Page-level text extractions:

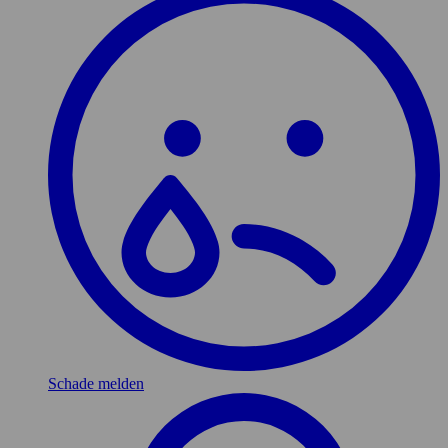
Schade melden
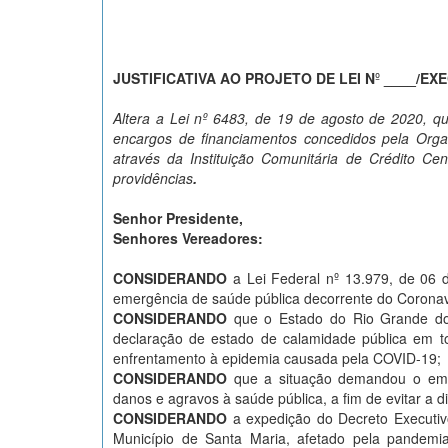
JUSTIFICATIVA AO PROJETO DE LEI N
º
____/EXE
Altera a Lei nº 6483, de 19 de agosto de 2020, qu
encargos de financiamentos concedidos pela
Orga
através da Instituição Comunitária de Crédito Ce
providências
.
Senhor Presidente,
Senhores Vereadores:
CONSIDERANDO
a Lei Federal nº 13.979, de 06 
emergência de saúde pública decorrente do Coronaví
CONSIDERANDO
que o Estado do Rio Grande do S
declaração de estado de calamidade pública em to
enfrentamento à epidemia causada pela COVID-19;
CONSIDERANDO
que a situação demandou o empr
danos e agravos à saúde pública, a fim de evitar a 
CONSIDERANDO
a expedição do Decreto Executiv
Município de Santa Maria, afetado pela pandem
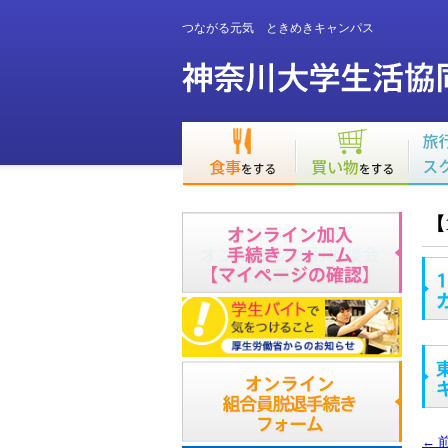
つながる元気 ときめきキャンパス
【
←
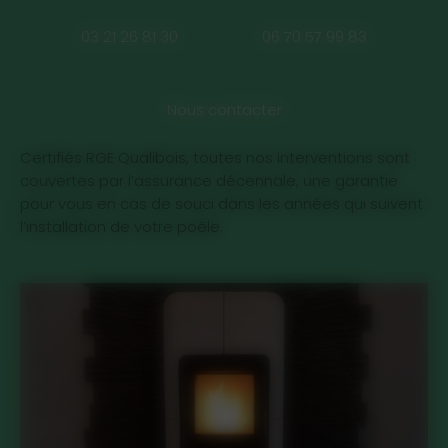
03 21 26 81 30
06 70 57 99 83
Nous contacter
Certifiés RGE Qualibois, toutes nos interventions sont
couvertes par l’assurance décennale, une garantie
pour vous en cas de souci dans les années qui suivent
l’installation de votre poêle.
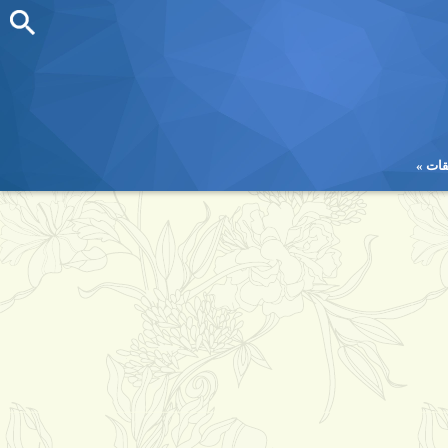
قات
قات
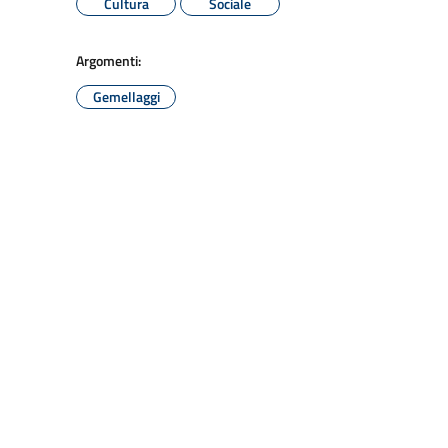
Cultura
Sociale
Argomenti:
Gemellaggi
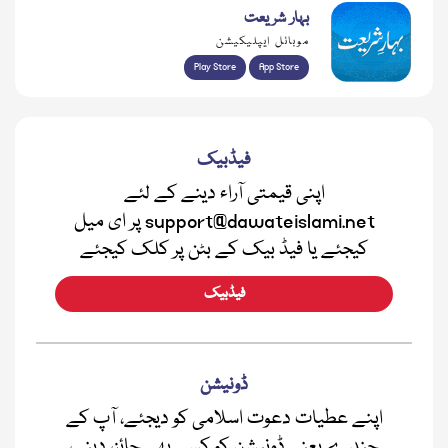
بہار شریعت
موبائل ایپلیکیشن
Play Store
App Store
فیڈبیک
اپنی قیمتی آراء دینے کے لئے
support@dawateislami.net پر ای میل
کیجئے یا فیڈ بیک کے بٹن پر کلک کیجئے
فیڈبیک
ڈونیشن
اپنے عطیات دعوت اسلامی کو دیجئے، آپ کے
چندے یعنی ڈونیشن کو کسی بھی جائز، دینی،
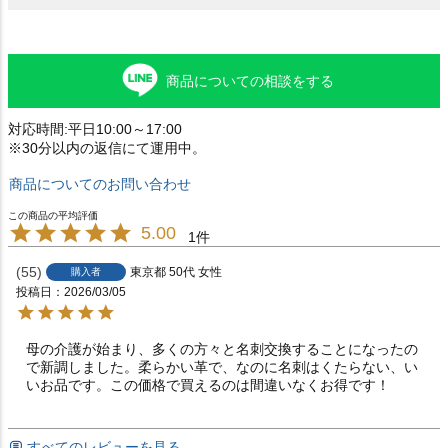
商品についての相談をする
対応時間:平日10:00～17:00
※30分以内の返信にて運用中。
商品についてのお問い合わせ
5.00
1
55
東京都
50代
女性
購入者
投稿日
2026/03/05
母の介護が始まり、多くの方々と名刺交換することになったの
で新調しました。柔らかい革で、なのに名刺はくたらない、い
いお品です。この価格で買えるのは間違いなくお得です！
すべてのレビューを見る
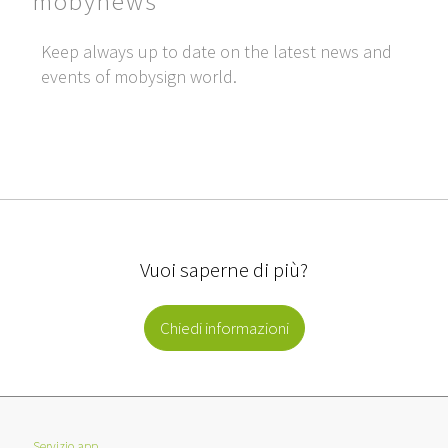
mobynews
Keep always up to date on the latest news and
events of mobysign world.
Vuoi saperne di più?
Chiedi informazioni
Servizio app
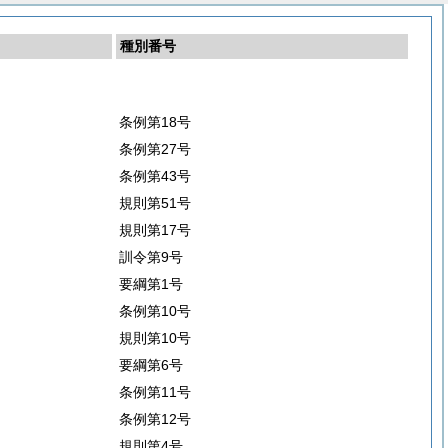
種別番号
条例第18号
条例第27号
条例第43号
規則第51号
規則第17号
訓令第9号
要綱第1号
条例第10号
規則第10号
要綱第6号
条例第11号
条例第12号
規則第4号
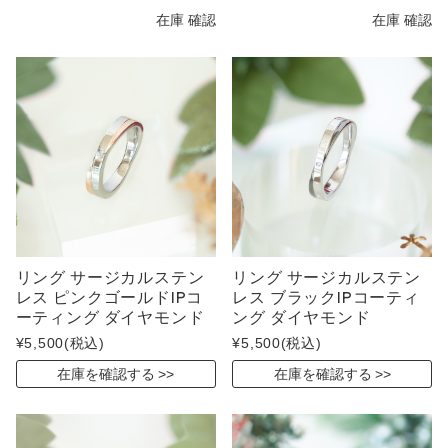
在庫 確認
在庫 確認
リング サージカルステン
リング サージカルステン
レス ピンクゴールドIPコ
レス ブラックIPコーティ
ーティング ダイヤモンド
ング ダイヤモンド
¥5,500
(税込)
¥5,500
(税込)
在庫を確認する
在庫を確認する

**Task statement**
Give the lines exactly, from the first line of the entries to the line with "a Lei Federal nº 13.979, de 06", both ends included. Skip the pictures.

**Response**
Schade melden
JUSTIFICATIVA AO PROJETO DE LEI N
º
____/EXE
Altera a Lei nº 6483, de 19 de agosto de 2020, qu
encargos de financiamentos concedidos pela
Orga
através da Instituição Comunitária de Crédito Ce
providências
.
Senhor Presidente,
Senhores Vereadores:
CONSIDERANDO
a Lei Federal nº 13.979, de 06 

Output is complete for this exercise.